New Technologies and Expanding Enterprises
Beginning in 1995, iDE developed low-cost, small-scale drip systems for irrigating home gardens. In Nepal and India, 50,000 of these systems have been purchased and installed with income-generating results parallel to those achieved by the treadle pump.
In 1994, iDE started a coconut processing plant in Vietnam to help the thousands of small farmers that depend on coconut sales as their primary source of income. The plant is now locally owned and managed, employing 80 people and processing over $300,000 worth of coconut each year with 60 percent going to export markets in Asia and the Middle East.
Also by 1994, iDE had established five successful country programs in Asia.
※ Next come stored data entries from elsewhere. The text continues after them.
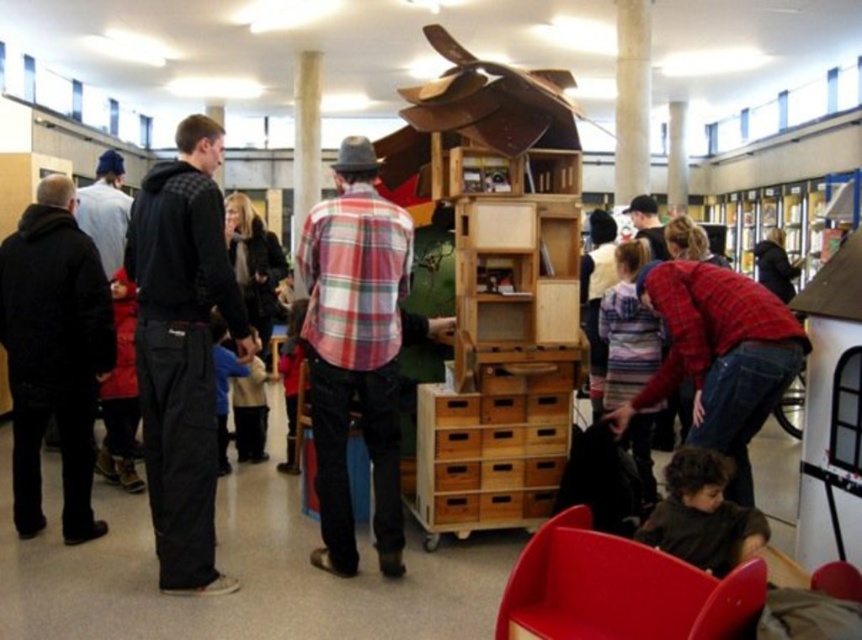 Please use the coordinates provided to identify the object located at point (x=182, y=348) in the scene. Which object is it?

The object at point (x=182, y=348) is the black matte pants at left.

You are a photographer setting up a shoot in this room. You need to place a narrow tripod that is 0.5 meters wide between the black matte jacket at left and the matte red chair at lower right. Will there be enough space for the tripod?

The black matte jacket at left is thinner than the matte red chair at lower right, so the space between them should accommodate the 0.5 meters wide tripod.

You are standing in the community center and see the black matte jacket at left. If you want to move towards the large wooden playhouse structure, should you walk to the right or left of the jacket?

Since the black matte jacket at left is located at point (54, 353), you should walk to the right of it to reach the large wooden playhouse structure. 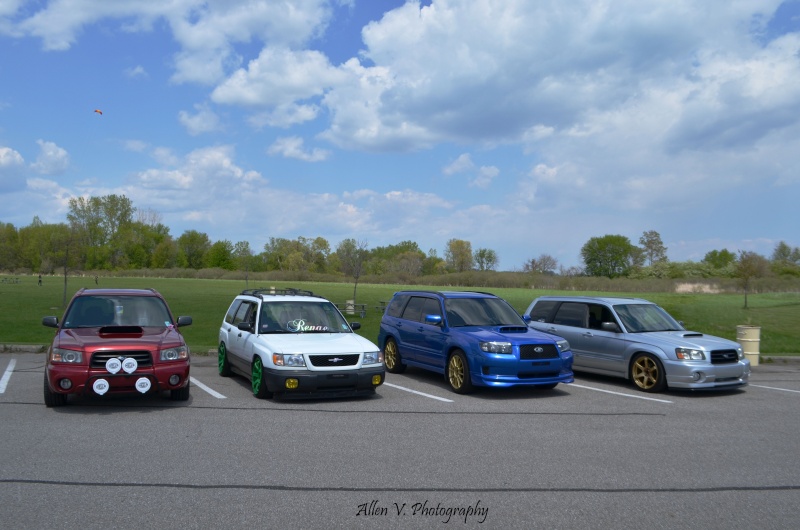 What are the coordinates of `mirrors` in the screenshot? It's located at (50, 320), (182, 314), (360, 326), (432, 316), (610, 323).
Beginning in 1997, iDE expanded efforts into Africa, where we currently operate in five countries. In 2006, iDE entered Latin America with a pilot program in Nicaragua; since then we have expanded operations to a total of five countries in the region.
Today, iDE uses a market oriented development model to increase the income of the rural poor by improving market access, increasing agricultural production, and creating sustainable local businesses. iDE's projects are country specific, aimed at increasing income for those living on less than a dollar a day in the most efficient and viable manner possible according to each region's unique opportunities.
To date, the hard work and vision of iDE staff throughout the world have helped more than 19 million people lift themselves permanently out of poverty.